Mario Moronta envió cartas a obispos amenazados por Maduro

El obispo de San Cristóbal consideró que los acusados nunca promovieron el odio, sino que el gobierno no comprendió la densidad del mensaje

Monseñor Mario Moronta Rodríguez

Mario Moronta, obispo de San Cristóbal, se solidarizó con su homólogo en San Felipe, Víctor Hugo Basabe,  y el arzobispo de Barquisimeto,  Antonio López Castillo, al ser amenazados por el presidente Nicolás Maduro, de adelantar investigaciones en su contra.

“Queremos hacerte llegar nuestra expresión de fraterna comunión y solidaridad ante las amenazas que has recibido del Presidente de la República. Todo debido a la valiente y sentida homilía que dirigiste con ocasión de la fiesta de la Divina Pastora, en Barquisimeto. Consideramos que su contenido se corresponde con la realidad y en la perspectiva profética de la Iglesia. Compartimos tus reflexiones”, escribió Moronta a ambos, mediante cartas.
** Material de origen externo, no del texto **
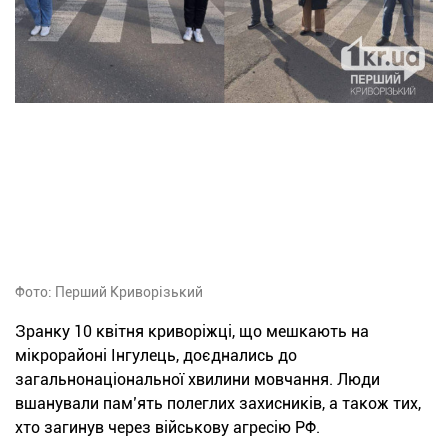
Фото: Перший Криворізький
Зранку 10 квітня криворіжці, що мешкають на
мікрорайоні Інгулець, доєднались до
загальнонаціональної хвилини мовчання. Люди
вшанували пам’ять полеглих захисників, а також тих,
хто загинув через військову агресію РФ.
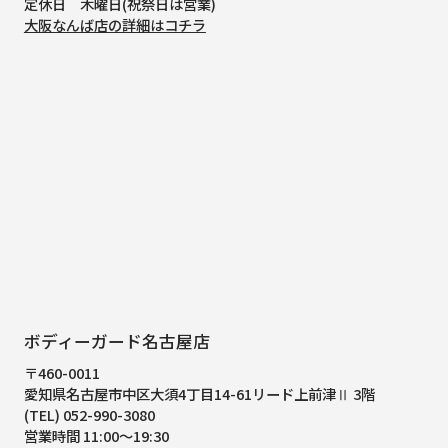
定休日 木曜日(祝祭日は営業)
大阪なんば店の詳細はコチラ
ボディーガード名古屋店
〒460-0011
愛知県名古屋市中区大須4丁目14-61
リード上前津Ⅱ 3階
(TEL) 052-990-3080
営業時間 11:00～19:30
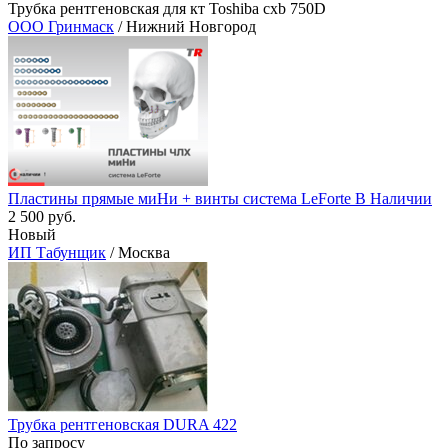
Трубка рентгеновская для кт Toshiba сxb 750D
ООО Гринмаск
/ Нижний Новгород
Пластины прямые миНи + винты система LeForte В Наличии
2 500 руб.
Новый
ИП Табунщик
/ Москва
Трубка рентгеновская DURA 422
По запросу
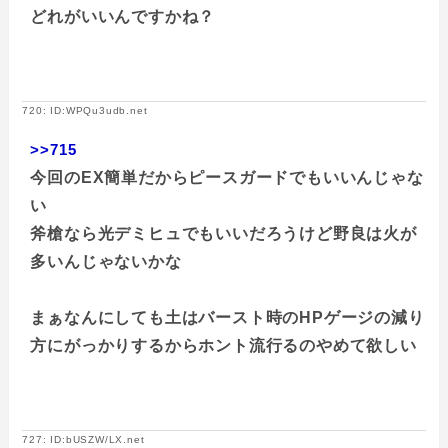
どれがいいんですかね？
720: ID:WPQu3udb.net
>>715
今回のEX簡単だからピースガードでもいいんじゃな
い
斧槍なら光デミヒュでもいいだろうけど野良は火が
多いんじゃないかな
まぁなんにしても土はバースト時のHPゲージの減り
方にがっかりするからホント流行るのやめて欲しい
727: ID:bUSZW/LX.net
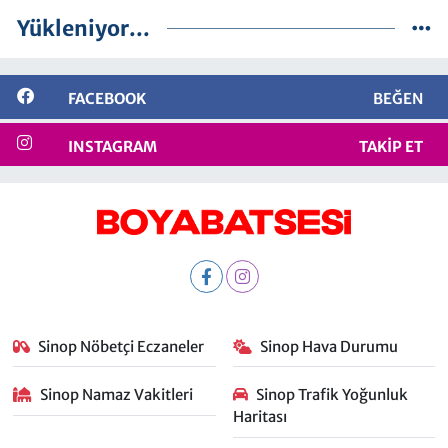
Yükleniyor...
FACEBOOK
BEĞEN
INSTAGRAM
TAKIP ET
Sinop Nöbetçi Eczaneler
Sinop Hava Durumu
Sinop Namaz Vakitleri
Sinop Trafik Yoğunluk
Haritası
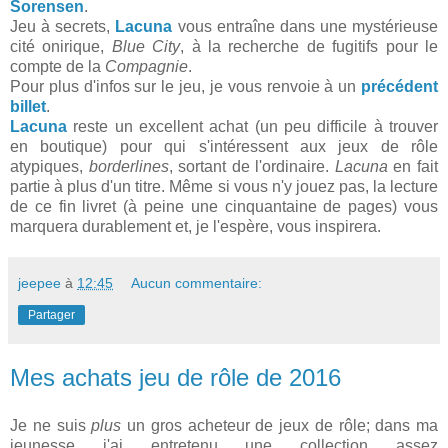
Sorensen
.
Jeu à secrets,
Lacuna
vous entraîne dans une mystérieuse
cité onirique,
Blue City
, à la recherche de fugitifs pour le
compte de la
Compagnie
.
Pour plus d'infos sur le jeu, je vous renvoie à un
précédent
billet
.
Lacuna
reste un excellent achat (un peu difficile à trouver
en boutique) pour qui s'intéressent aux jeux de rôle
atypiques,
borderlines
, sortant de l'ordinaire.
Lacuna
en fait
partie à plus d'un titre. Même si vous n'y jouez pas, la lecture
de ce fin livret (à peine une cinquantaine de pages) vous
marquera durablement et, je l'espère, vous inspirera.
jeepee
à
12:45
Aucun commentaire:
Partager
Mes achats jeu de rôle de 2016
Je ne suis
plus
un gros acheteur de jeux de rôle; dans ma
jeunesse j'ai entretenu une collection assez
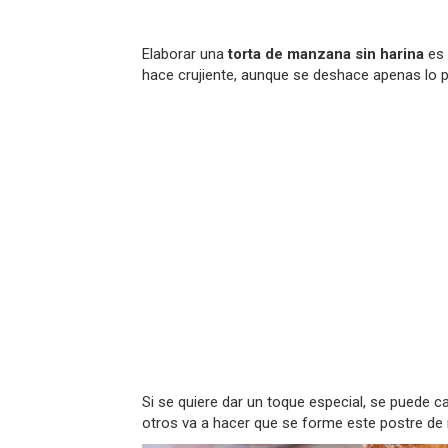
Elaborar una
torta de manzana sin harina
es 
hace crujiente, aunque se deshace apenas lo 
Si se quiere dar un toque especial, se puede c
otros va a hacer que se forme este postre de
Moronta consideró que los acusados nunca promovieron el odio, sino que el gobierno no comprendió la densidad del mensaje. “Se te acusa de promover el odio y la violencia. Es lógico que quienes lo hacen no han entendido la densidad del mensaje que brota del Evangelio. Sin embargo, los riesgos del profeta deben ser asumidos con la fe y la decisión de saber que se actúa en el nombre del Señor”.

El obispo aseguró que sus colegas no están solos y responsabilizó a las autoridades de su integridad.

”Queremos ratificarte nuestra comunión fraterna y que no estás solo. Tú y tu Iglesia de San Felipe están presentes en nuestra oración y en nuestro compromiso de anunciar el evangelio de Jesús liberador. Puedes contar con todos nosotros. Es hora de mostrar que no somos una simple red de hermanos y de acción social: somos todos hermanos convocados por el Espíritu para dar razón de nuestra fe. Desde San Cristóbal, San Felipe, su Obispo, presbiterio y fieles, sienta, que somos uno en el Señor Jesús. Responsabilizamos a las autoridades del país sobre lo que pueda acontecer con ustedes”, prosigue la carta.

Finalmente, el miembro eclesiástico bendijo a Basabe y a López.